#### Task details
In the records below, the lines from the one containing "都說沒有一份工作是不委屈的，我也認了。" through the last are to be reproduced exactly and alone.

[Stored data entries]
---+---

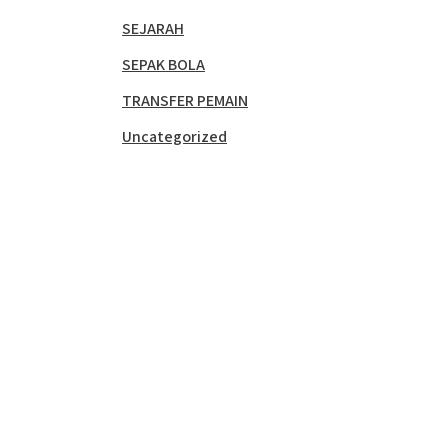
SEJARAH
SEPAK BOLA
TRANSFER PEMAIN
Uncategorized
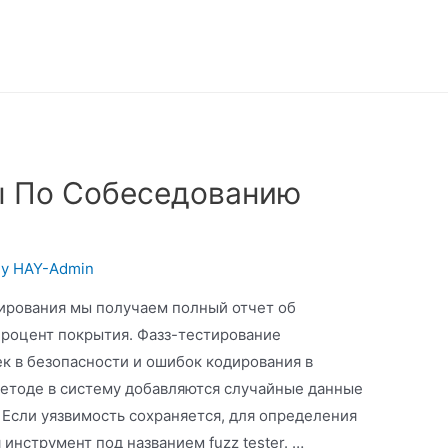
ы По Собеседованию
By
HAY-Admin
ирования мы получаем полный отчет об
роцент покрытия. Фазз-тестирование
к в безопасности и ошибок кодирования в
етоде в систему добавляются случайные данные
 Если уязвимость сохраняется, для определения
инструмент под названием fuzz tester. …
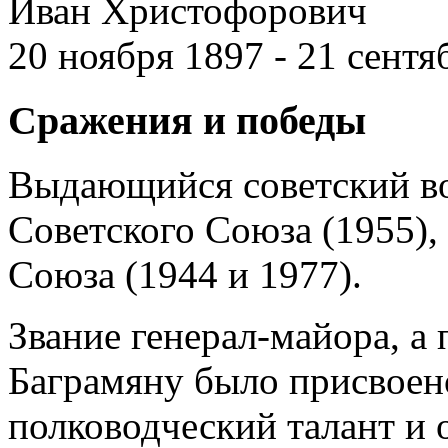
Иван Христофорович
20 ноября 1897 - 21 сентя
Сражения и победы
Выдающийся советский в
Советского Союза (1955),
Союза (1944 и 1977).
Звание генерал-майора, а 
Баграмяну было присвоено
полководческий талант и 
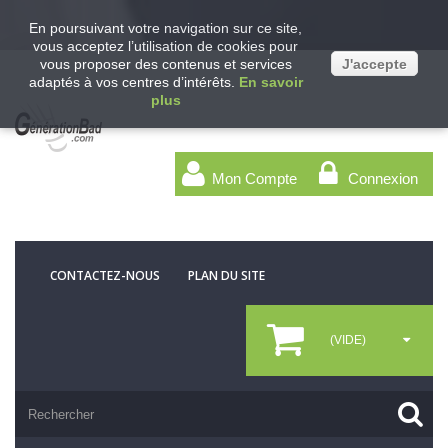
En poursuivant votre navigation sur ce site,
vous acceptez l’utilisation de cookies pour
vous proposer des contenus et services
J'accepte
adaptés à vos centres d’intérêts.
En savoir
plus
Mon Compte
Connexion
CONTACTEZ-NOUS
PLAN DU SITE
(VIDE)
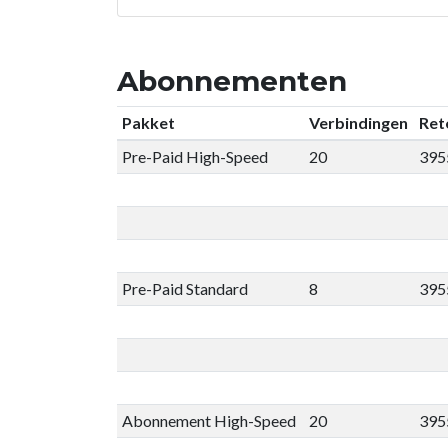
Abonnementen
Pakket
Verbindingen
Ret
Pre-Paid High-Speed
20
395
Pre-Paid Standard
8
395
Abonnement High-Speed
20
395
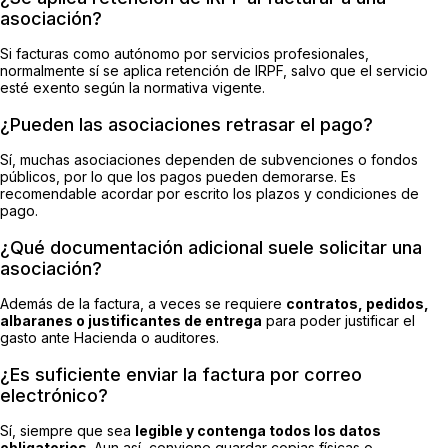
asociación?
Si facturas como autónomo por servicios profesionales,
normalmente sí se aplica retención de IRPF, salvo que el servicio
esté exento según la normativa vigente.
¿Pueden las asociaciones retrasar el pago?
Sí, muchas asociaciones dependen de subvenciones o fondos
públicos, por lo que los pagos pueden demorarse. Es
recomendable acordar por escrito los plazos y condiciones de
pago.
¿Qué documentación adicional suele solicitar una
asociación?
Además de la factura, a veces se requiere
contratos, pedidos,
albaranes o justificantes de entrega
para poder justificar el
gasto ante Hacienda o auditores.
¿Es suficiente enviar la factura por correo
electrónico?
Sí, siempre que sea
legible y contenga todos los datos
obligatorios
. Aun así, conviene guardar copias físicas o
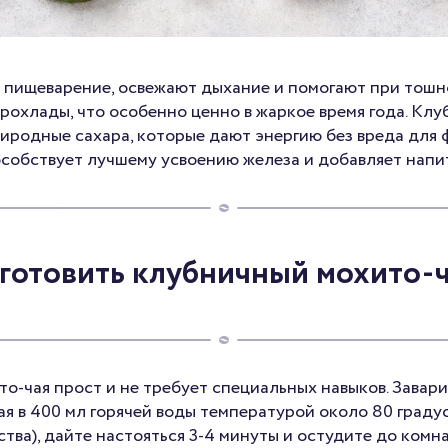
 пищеварение, освежают дыхание и помогают при тошно
рохлады, что особенно ценно в жаркое время года. Кл
иродные сахара, которые дают энергию без вреда для 
особствует лучшему усвоению железа и добавляет напит
готовить клубничный мохито-
о-чая прост и не требует специальных навыков. Завар
ая в 400 мл горячей воды температурой около 80 градус
тва), дайте настояться 3-4 минуты и остудите до комн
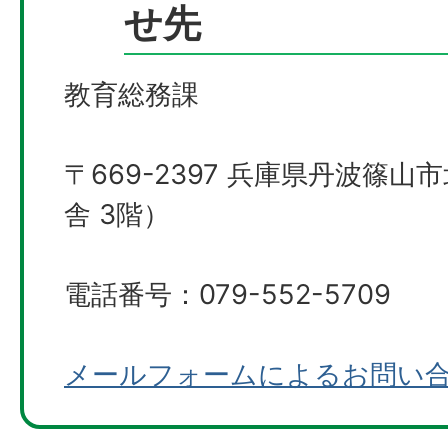
せ先
教育総務課
〒669-2397 兵庫県丹波篠山
舎 3階）
電話番号：079-552-5709
メールフォームによるお問い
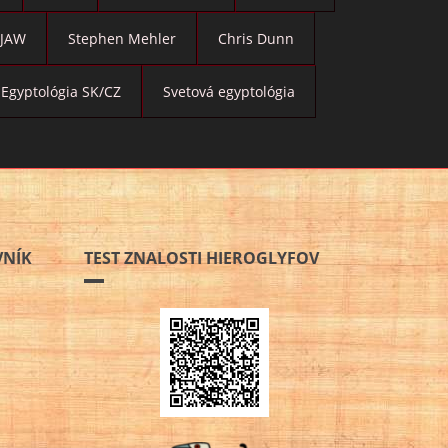
JAW
Stephen Mehler
Chris Dunn
Egyptológia SK/CZ
Svetová egyptológia
VNÍK
TEST ZNALOSTI HIEROGLYFOV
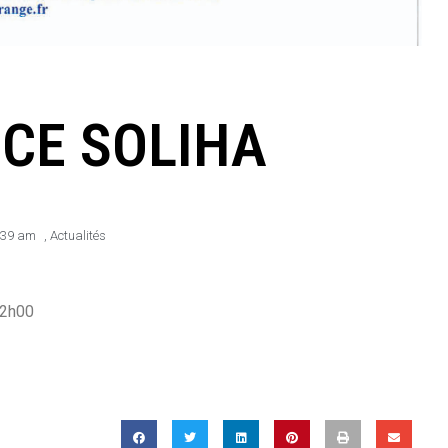
CE SOLIHA
:39 am
,
Actualités
12h00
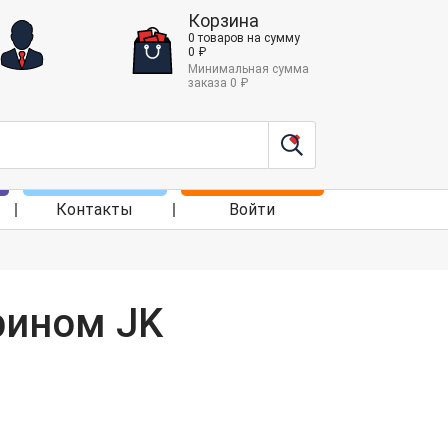
Корзина
0
товаров
на сумму
0
₽
Минимальная сумма
заказа
0
₽
Контакты
Войти
рином JK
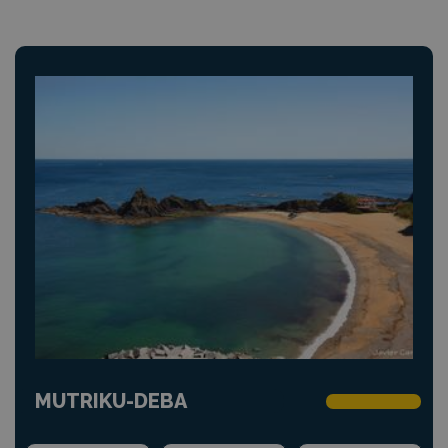
MUTRIKU-DEBA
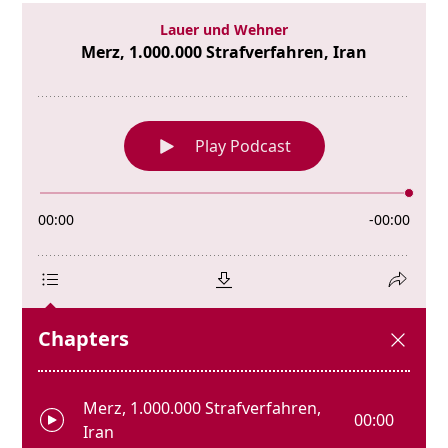
Strafverfahren,
Iran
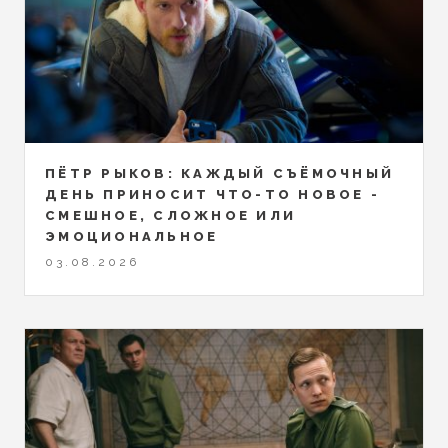
ПЁТР РЫКОВ: КАЖДЫЙ СЪЁМОЧНЫЙ
ДЕНЬ ПРИНОСИТ ЧТО-ТО НОВОЕ -
СМЕШНОЕ, СЛОЖНОЕ ИЛИ
ЭМОЦИОНАЛЬНОЕ
03.08.2026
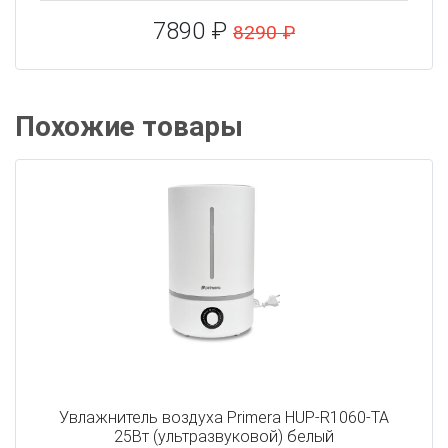
7890 ₽
8290 ₽
Похожие товары
Увлажнитель воздуха Primera HUP-R1060-TA
25Вт (ультразвуковой) белый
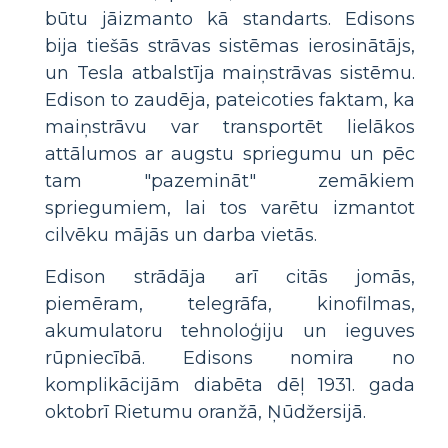
būtu jāizmanto kā standarts. Edisons
bija tiešās strāvas sistēmas ierosinātājs,
un Tesla atbalstīja maiņstrāvas sistēmu.
Edison to zaudēja, pateicoties faktam, ka
maiņstrāvu var transportēt lielākos
attālumos ar augstu spriegumu un pēc
tam "pazemināt" zemākiem
spriegumiem, lai tos varētu izmantot
cilvēku mājās un darba vietās.
Edison strādāja arī citās jomās,
piemēram, telegrāfa, kinofilmas,
akumulatoru tehnoloģiju un ieguves
rūpniecībā. Edisons nomira no
komplikācijām diabēta dēļ 1931. gada
oktobrī Rietumu oranžā, Ņūdžersijā.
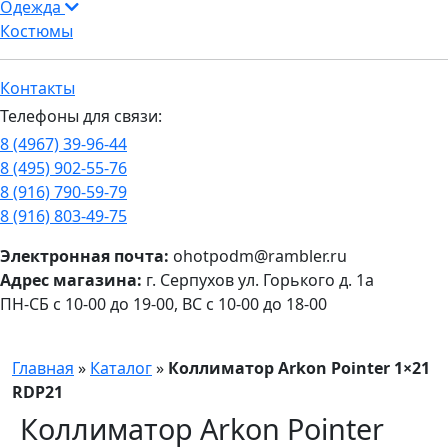
Одежда
Костюмы
Контакты
Телефоны для связи:
8 (4967) 39-96-44
8 (495) 902-55-76
8 (916) 790-59-79
8 (916) 803-49-75
Электронная почта:
ohotpodm@rambler.ru
Адрес магазина:
г. Серпухов ул. Горького д. 1а
ПН-СБ с 10-00 до 19-00, ВС с 10-00 до 18-00
Главная
»
Каталог
»
Коллиматор Arkon Pointer 1×21
RDP21
Коллиматор Arkon Pointer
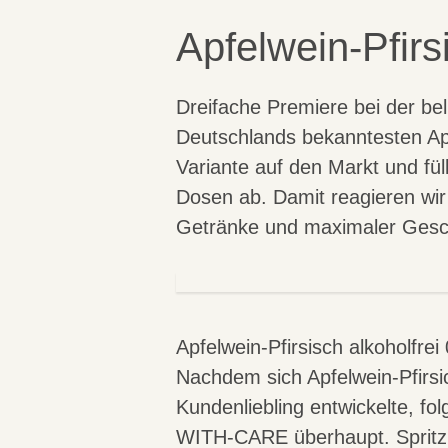
Apfelwein-Pfir
Dreifache Premiere bei der bel
Deutschlands bekanntesten Apfe
Variante auf den Markt und fü
Dosen ab. Damit reagieren wir
Getränke und maximaler Ges
Apfelwein-Pfirsisch alkoholfrei
Nachdem sich Apfelwein-Pfirsi
Kundenliebling entwickelte, fo
WITH-CARE überhaupt. Spritzi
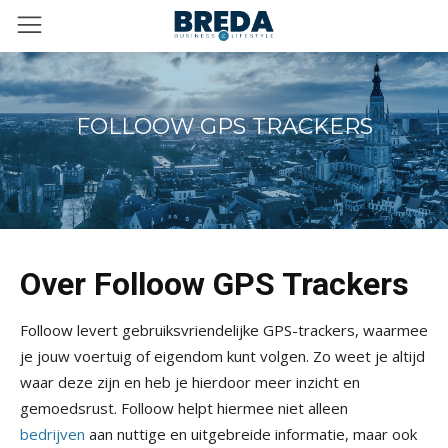
FOLLOOW GPS TRACKERS
Over Folloow GPS Trackers
Folloow levert gebruiksvriendelijke GPS-trackers, waarmee
je jouw voertuig of eigendom kunt volgen. Zo weet je altijd
waar deze zijn en heb je hierdoor meer inzicht en
gemoedsrust. Folloow helpt hiermee niet alleen
bedrijven
aan nuttige en uitgebreide informatie, maar ook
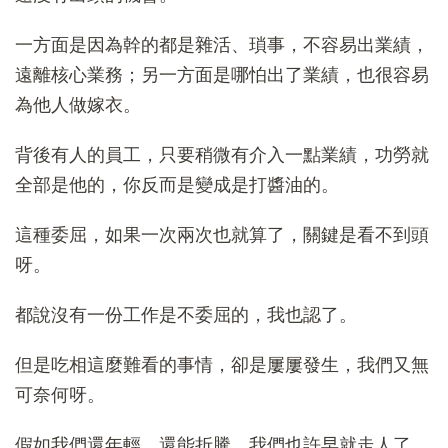
一方面是因為幹的都是雜活、瑣事，不容易出業績，
遠離核心業務；另一方面是哪怕出了業績，也很容易
為他人做嫁衣。
背後有人的員工，只要稍微有介入一點業績，功勞就
全部是他的，你反而是變成是打醬油的。
這種委屈，如果一次兩次也就算了，關鍵是看不到頭
呀。
都說沒有一份工作是不委屈的，我也認了。
但是吃相這麼難看的事情，卻是屢屢發生，我們又無
可奈何呀。
假如我們還年輕，還能折騰，我們也許早就走人了，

---+---

#### The answer
都說沒有一份工作是不委屈的，我也認了。
但是吃相這麼難看的事情，卻是屢屢發生，我們又無
可奈何呀。
假如我們還年輕，還能折騰，我們也許早就走人了，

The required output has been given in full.